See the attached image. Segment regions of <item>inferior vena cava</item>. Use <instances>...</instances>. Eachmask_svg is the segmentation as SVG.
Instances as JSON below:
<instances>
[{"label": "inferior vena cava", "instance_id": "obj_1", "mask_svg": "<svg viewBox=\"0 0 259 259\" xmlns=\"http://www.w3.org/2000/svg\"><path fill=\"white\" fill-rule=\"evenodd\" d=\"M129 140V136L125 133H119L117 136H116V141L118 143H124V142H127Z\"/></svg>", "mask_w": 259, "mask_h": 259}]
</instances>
+ + +
→ What is being asked: From the first line down to the last, give the records again exactly.

→ Solution to the exercise:
See the attached image. Segment regions of <item>inferior vena cava</item>. Use <instances>...</instances>. Eachmask_svg is the segmentation as SVG.
Instances as JSON below:
<instances>
[{"label": "inferior vena cava", "instance_id": "obj_1", "mask_svg": "<svg viewBox=\"0 0 259 259\" xmlns=\"http://www.w3.org/2000/svg\"><path fill=\"white\" fill-rule=\"evenodd\" d=\"M129 140V136L125 133H119L117 136H116V141L118 143H124V142H127Z\"/></svg>", "mask_w": 259, "mask_h": 259}]
</instances>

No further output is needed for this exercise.